RIO DE JANEIRO - Onze anos podem não ser muita coisa, mas, para um agnóstico como eu, cultuar durante 11 anos o protetor das nossas gargantas representa mais do que um esforço, uma predestinação.
Pois hoje, senhores incréus como eu, é dia dedicado a são Brás, epíscopo e mártir, cujos feitos em vida ignoro, mas cuja bênção nos livra de sufocações, desde o simples pigarro tabagista até o câncer letal.
Há 11 anos venho lembrando este santo, que não chega a ser popular como santo Antônio, são Jorge ou são João, nem sofisticado como santo Agostinho, mas é de comprovada eficácia "a malo gutteris" (males da garganta), como diz a oração que o invoca neste abençoado dia.
Já reclamaram que eu insisto em lembrar os ossos de Dana de Teffé. E nada demais que lembre também esse santo que nos livra de ossos inconvenientes entalados em nossas goelas.
Parece que hoje, devido à eficiência de são Brás, há menos sufocações, menos tosses e pigarros.

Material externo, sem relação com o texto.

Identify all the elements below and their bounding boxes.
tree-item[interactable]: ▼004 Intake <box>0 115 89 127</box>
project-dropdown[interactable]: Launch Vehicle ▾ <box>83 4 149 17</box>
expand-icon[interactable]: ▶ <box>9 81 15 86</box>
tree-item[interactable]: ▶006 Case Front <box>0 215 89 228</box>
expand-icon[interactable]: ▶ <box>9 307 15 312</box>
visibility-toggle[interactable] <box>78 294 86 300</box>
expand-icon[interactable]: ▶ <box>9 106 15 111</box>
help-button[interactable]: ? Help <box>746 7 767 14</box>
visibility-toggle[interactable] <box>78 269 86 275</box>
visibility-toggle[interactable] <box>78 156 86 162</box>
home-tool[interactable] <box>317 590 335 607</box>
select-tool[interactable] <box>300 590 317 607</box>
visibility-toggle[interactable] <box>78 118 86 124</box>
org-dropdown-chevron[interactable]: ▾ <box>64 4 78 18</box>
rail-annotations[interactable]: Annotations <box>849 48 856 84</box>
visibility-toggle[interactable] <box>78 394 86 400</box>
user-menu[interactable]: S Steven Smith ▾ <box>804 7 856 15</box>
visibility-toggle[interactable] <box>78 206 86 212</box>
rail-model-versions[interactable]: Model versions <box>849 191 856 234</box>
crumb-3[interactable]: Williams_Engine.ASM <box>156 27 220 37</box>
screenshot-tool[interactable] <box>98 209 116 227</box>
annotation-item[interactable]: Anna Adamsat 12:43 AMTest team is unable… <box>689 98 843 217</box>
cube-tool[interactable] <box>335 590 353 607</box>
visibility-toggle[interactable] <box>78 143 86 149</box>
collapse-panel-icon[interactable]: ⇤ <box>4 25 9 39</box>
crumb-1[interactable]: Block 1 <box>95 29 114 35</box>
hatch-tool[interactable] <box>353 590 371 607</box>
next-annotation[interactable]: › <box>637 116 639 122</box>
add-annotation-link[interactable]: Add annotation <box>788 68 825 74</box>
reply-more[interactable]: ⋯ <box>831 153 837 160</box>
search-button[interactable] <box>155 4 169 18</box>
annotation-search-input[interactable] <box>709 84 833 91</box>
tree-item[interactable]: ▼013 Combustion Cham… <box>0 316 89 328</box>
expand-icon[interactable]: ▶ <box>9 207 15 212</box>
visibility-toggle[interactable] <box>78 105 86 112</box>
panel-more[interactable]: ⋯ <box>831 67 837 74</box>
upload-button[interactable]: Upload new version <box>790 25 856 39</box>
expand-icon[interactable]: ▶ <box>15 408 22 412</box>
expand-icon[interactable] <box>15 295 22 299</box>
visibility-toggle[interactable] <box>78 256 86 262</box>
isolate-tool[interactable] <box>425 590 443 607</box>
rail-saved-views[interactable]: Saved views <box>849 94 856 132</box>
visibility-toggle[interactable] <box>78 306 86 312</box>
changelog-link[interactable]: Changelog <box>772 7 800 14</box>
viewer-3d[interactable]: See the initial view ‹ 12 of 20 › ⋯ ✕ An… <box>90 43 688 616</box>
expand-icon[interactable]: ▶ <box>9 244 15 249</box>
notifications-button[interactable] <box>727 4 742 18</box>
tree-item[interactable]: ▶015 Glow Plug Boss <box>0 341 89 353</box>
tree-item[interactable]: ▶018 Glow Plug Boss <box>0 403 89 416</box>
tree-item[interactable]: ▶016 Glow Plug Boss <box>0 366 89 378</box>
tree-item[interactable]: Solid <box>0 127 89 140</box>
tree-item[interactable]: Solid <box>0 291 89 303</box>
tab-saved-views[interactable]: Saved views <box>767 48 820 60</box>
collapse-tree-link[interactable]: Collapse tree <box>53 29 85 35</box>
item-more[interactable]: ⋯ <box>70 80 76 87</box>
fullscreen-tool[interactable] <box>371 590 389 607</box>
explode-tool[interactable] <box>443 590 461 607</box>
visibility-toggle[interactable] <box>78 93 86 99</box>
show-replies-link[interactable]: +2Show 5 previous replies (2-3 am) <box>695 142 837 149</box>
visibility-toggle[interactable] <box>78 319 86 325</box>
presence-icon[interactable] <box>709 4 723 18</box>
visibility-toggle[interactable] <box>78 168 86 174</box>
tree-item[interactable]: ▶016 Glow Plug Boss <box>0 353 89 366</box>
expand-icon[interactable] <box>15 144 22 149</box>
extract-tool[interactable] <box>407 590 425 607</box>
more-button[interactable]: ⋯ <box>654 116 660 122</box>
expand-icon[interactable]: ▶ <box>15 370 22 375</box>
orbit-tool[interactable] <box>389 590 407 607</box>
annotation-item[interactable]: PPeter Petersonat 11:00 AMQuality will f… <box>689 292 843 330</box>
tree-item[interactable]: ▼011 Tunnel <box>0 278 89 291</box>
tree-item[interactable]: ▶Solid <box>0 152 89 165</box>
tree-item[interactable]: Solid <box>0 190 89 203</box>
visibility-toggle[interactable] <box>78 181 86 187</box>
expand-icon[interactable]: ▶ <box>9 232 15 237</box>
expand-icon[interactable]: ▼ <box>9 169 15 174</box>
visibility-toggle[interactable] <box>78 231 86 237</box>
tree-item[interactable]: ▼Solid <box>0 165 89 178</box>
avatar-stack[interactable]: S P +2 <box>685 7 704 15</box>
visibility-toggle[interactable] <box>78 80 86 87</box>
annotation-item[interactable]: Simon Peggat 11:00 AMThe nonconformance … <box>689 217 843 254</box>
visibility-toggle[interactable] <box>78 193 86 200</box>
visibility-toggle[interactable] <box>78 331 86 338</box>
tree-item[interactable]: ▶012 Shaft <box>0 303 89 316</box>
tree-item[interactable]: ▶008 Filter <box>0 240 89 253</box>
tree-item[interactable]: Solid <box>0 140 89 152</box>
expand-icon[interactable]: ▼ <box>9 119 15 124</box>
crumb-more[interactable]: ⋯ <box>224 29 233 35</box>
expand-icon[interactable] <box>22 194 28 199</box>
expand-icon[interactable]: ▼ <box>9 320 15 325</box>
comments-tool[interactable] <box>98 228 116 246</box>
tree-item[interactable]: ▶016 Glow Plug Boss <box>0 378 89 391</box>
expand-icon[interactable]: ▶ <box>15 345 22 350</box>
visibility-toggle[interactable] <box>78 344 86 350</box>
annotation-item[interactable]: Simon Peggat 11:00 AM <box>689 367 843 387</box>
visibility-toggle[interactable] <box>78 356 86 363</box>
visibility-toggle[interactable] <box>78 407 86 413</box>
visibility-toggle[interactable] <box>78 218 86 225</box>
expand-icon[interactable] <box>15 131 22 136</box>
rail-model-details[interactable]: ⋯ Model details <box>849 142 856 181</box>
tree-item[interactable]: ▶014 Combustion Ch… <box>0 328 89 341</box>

Na minha infância, era comum o sujeito se levantar da mesa, apoplético, com a mão no pescoço, olhos esbugalhados, vendo a vida por um fio.
Vinha então um samaritano de circunstância, dava uma porrada nas costas do sufocado e invocava o santo. O efeito era fulminante, ou por causa do santo ou da porrada.
Havia remédios da medicina oficial e alternativa para os males da garganta, xaropes miraculosos, pastilhas salvadoras, em casos mais complicados, cirurgias igualmente complicadas. Mas o remédio à mão, mais barato, de comprovada ação instantânea, era o epíscopo e mártir que viveu no ano 300 e qualquer coisa, não tenho certeza.
O único problema da santificada terapia era o efeito colateral provocado pela porrada. Na rua em que eu morava, havia um espanhol que tinha o apelido de Arranca. Sua especialidade era invocar o santo, dando um soco de baixo para cima nas costas do infeliz. Um tal de Sacadura, vizinho nosso, atrapalhou-se com um osso de galinha. Não morreu sufocado, mas ficou corcunda.